La façon d’interroger dans les médias

Ce qu’ils voulaient entendre, ils te l’arrachaient de la bouche. Ils avaient une façon de t’interroger, de te poser les questions en suggérant les réponses, d’orienter l’entretien, de manipuler ton discours, de t’amener là où t’avais pas prévu, avec des « Vous voulez donc dire que, » et des « On pourrait donc en conclure que … » Et toi, t’es comme un con, tu sens que c’est pas exactement comme ça que tu penses, mais comme il faut pas laisser de blancs trop longs, à cause du ronron de la caméra qui tourne, tu dis  » Oui oui, c’est ça  » sans trop réfléchir, et ton destin est changé. 

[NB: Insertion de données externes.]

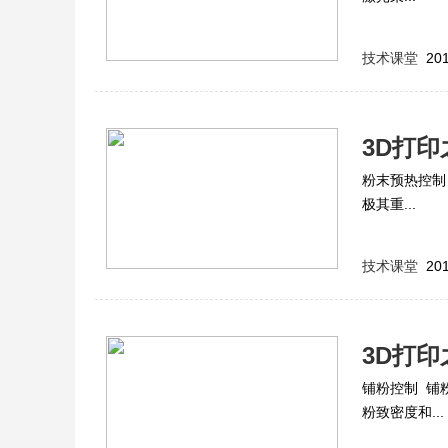
技术课堂
201
3D打
粉末预热控制
极其重...
技术课堂
201
3D打
铺粉控制 铺
粉致密度和...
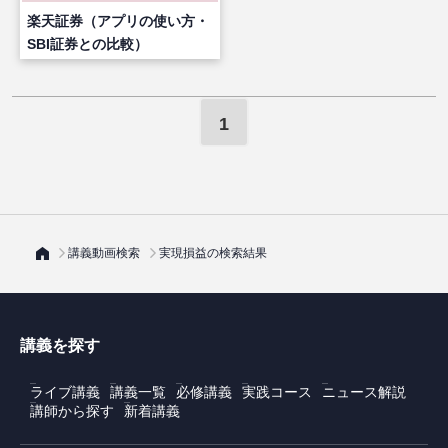
楽天証券（アプリの使い方・
SBI証券との比較）
1
講義動画検索
実現損益の検索結果
講義を探す
ライブ講義
講義一覧
必修講義
実践コース
ニュース解説
講師から探す
新着講義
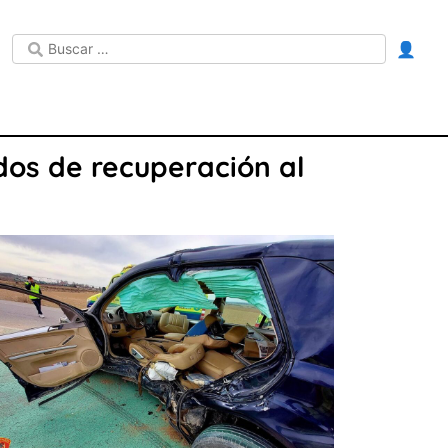
👤
ndos de recuperación al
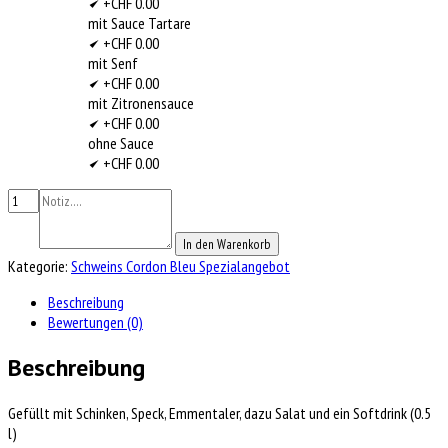
+CHF 0.00
mit Sauce Tartare
+CHF 0.00
mit Senf
+CHF 0.00
mit Zitronensauce
+CHF 0.00
ohne Sauce
+CHF 0.00
In den Warenkorb
Kategorie:
Schweins Cordon Bleu Spezialangebot
Beschreibung
Bewertungen (0)
Beschreibung
Gefüllt mit Schinken, Speck, Emmentaler, dazu Salat und ein Softdrink (0.5
l)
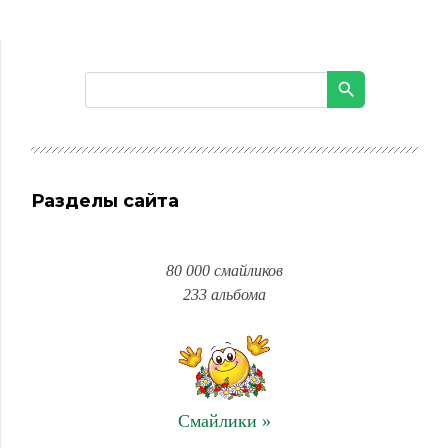
Разделы сайта
80 000 смайликов
233 альбома
Смайлики »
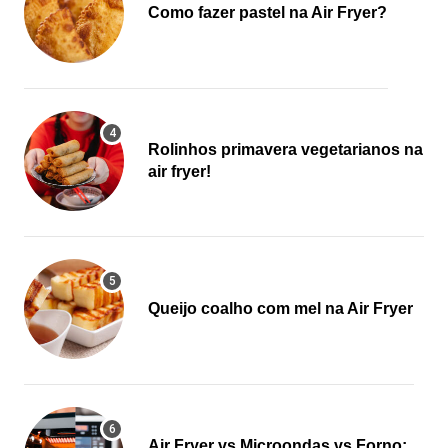
Como fazer pastel na Air Fryer?
Rolinhos primavera vegetarianos na
air fryer!
Queijo coalho com mel na Air Fryer
Air Fryer vs Microondas vs Forno:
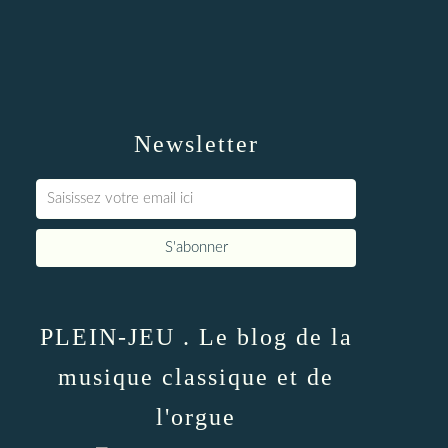
Newsletter
PLEIN-JEU . Le blog de la
musique classique et de
l'orgue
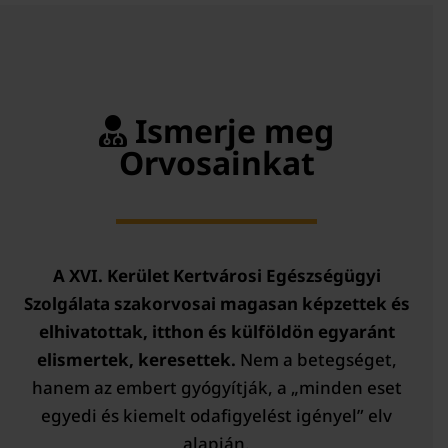
Ismerje meg
Orvosainkat
A XVI. Kerület Kertvárosi Egészségügyi
Szolgálata szakorvosai magasan képzettek és
elhivatottak, itthon és külföldön egyaránt
elismertek, keresettek.
Nem a betegséget,
hanem az embert gyógyítják, a „minden eset
egyedi és kiemelt odafigyelést igényel” elv
alapján.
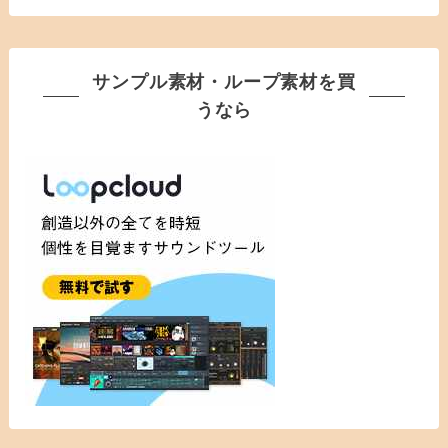
サンプル素材・ループ素材を買
うなら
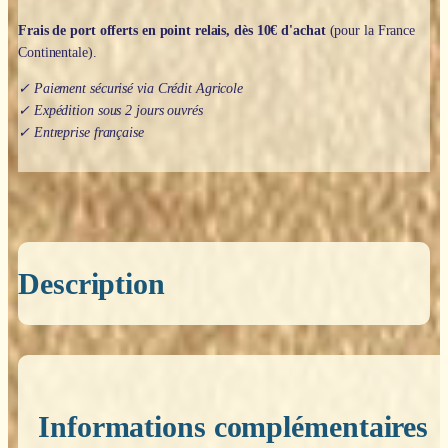
Frais de port offerts en point relais, dès 10€ d'achat
(pour la France
Continentale).
✓ Paiement sécurisé via Crédit Agricole
✓ Expédition sous 2 jours ouvrés
✓ Entreprise française
Description
Informations complémentaires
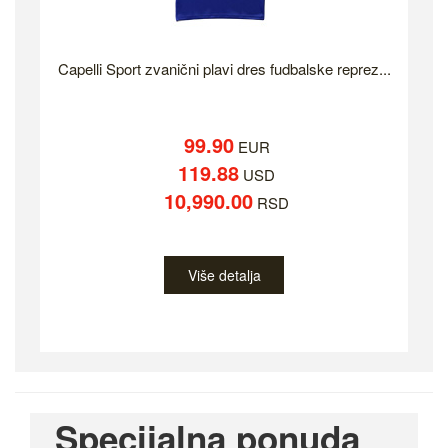
Capelli Sport zvanični plavi dres fudbalske reprez...
99.90
EUR
119.88
USD
10,990.00
RSD
Više detalja
Specijalna ponuda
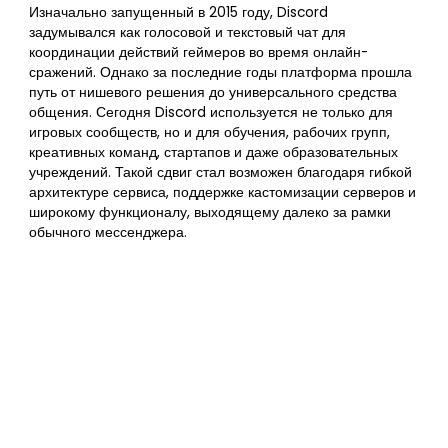
Изначально запущенный в 2015 году, Discord
задумывался как голосовой и текстовый чат для
координации действий геймеров во время онлайн-
сражений. Однако за последние годы платформа прошла
путь от нишевого решения до универсального средства
общения. Сегодня Discord используется не только для
игровых сообществ, но и для обучения, рабочих групп,
креативных команд, стартапов и даже образовательных
учреждений. Такой сдвиг стал возможен благодаря гибкой
архитектуре сервиса, поддержке кастомизации серверов и
широкому функционалу, выходящему далеко за рамки
обычного мессенджера.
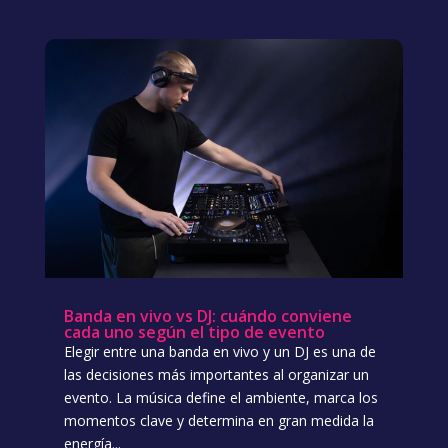
Banda en vivo vs DJ: cuándo conviene
cada uno según el tipo de evento
Elegir entre una banda en vivo y un DJ es una de
las decisiones más importantes al organizar un
evento. La música define el ambiente, marca los
momentos clave y determina en gran medida la
energía...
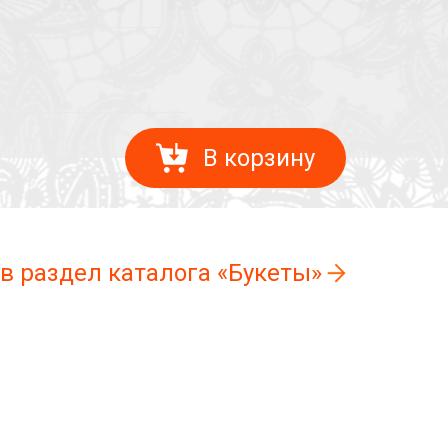
В корзину
 в раздел каталога «Букеты»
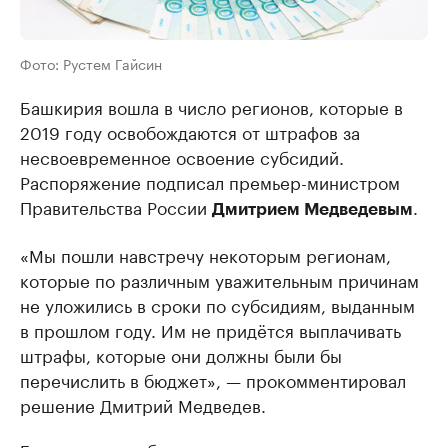
Фото: Рустем Гайсин
Башкирия вошла в число регионов, которые в
2019 году освобождаются от штрафов за
несвоевременное освоение субсидий.
Распоряжение подписал премьер-министром
Правительства России
.
Дмитрием Медведевым
«Мы пошли навстречу некоторым регионам,
которые по различным уважительным причинам
не уложились в сроки по субсидиям, выданным
в прошлом году. Им не придётся выплачивать
штрафы, которые они должны были бы
перечислить в бюджет», — прокомментировал
решение Дмитрий Медведев.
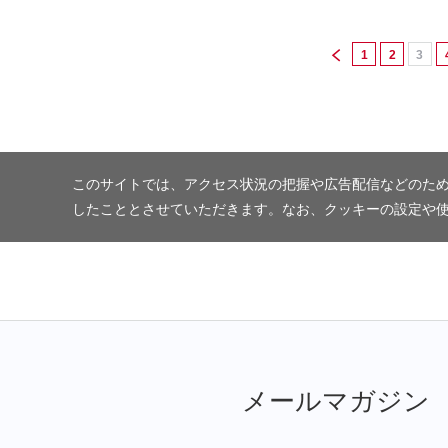
1
2
3
このサイトでは、アクセス状況の把握や広告配信などのため
したこととさせていただきます。なお、クッキーの設定や
メールマガジン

Portraits de deux paumés style SDF

 Gilbert et moi restions collés l’un à l’autre comme un naufragé à son rondin, tous les deux étrangement oppressés, comme si le délabrement de nos vies se lisait sur nos visages, comme si l’odeur de défaite qui émanait de nos parkas défraîchis dressait un cordon sanitaire autour de nous.

La culture en prison

Les seules fois de ma vie où j’ai vu des spectacles, c’était en taule. Les premières années c’était vraiment une fête, un truc rarissime. On était tous volontaires pour aménager le réfectoire, pousser les tables et les chaises, accrocher aux fenêtres de vieilles couvertures pour faire un semblant d’obscurité. Et puis au milieu des années 90 c’est devenu monnaie courante, un truc banal. Toutes les semaines un nouveau pack culturel bien démago, session de rap, de slam ; impromptus théâtraux, sur le racisme, les ravages de la drogue, l’injustice sociale et autres calamités du monde moderne. Plus personne y allait, blasés on était… À la fin, c’était presque les concert de musique classique qui finissaient par avoir plus de succès. Moi, en bon fayot, j’ai assisté à tout, ça faisait des points, je me faisais bien voir, je multipliais les distinctions sur mon costume de bagnard. Converties en année de remise de peine, ça faisait un beau pactole.

14 Thoughts on “Au grand lavoir – Sophie DAULL

  1. keisha on 18 mars 2019 at 14:09 said:

    J’hésite toujours un peu avec ces histoires un poil autobiographiques…

    • je ne savais pas que c’était autobiographique avant de lire ce roman, l’écriture de cette écrivaine est superbe. Et le fait que je sache que c’était autobiographique ensuite, n’a rien enlevé au choc positif et effrayant à la fois de cette lecture.

  2. Pour ma part, j’ai trouvé l’écriture pas très naturelle , travaillée en somme et ça se ressent

    • Je crois que j’aime beaucoup les écritures travaillées,le contraire les écritures relâchées me gênent souvent. Ce n’est pas « naturel » de perdre sa mère de cette façon là .

  3. Je trouve que les parutions sont saturées d’histoires personnelles cette année. Je préfère les romans d’imagination.

    • C’est vrai et je ne suis venue à ce roman que par hasard , je ne l’aurais pas choisi mais j’ai découvert un vrai talent littéraire.

  4. comme les copines je préfère le roman complet qui s’appuie souvent sur la vie de l’auteur d’une certaine façon mais qui est enrichi de l’imagination

  5. Des morts prématurées dans la vie de cette auteure. Il semble que des livres soient écrits parce qu’il y ait un compte à régler avec le passé. Dans le but de l’apaisement, peut-être, de l’acceptation.

  6. Je le pense aussi. J’espère qu’elle y parvient. Mais ce n’est pas le seul intérêt de son roman.

  7. Sujet terrible qui pourrait facilement devenir racoleur mais apparemment ce n’est pas le cas. Tant mieux !

    • Ce n’est pas racoleur mais je dois avouer que si j’avais su avant que c’était sa vie qu’elle avait mis en scène je ne l’aurais pas lu et j’aurais eu tort.

  8. Je sais que ce livre, comme son précédent, n’est pas pour moi. Je fuis les autobiographies.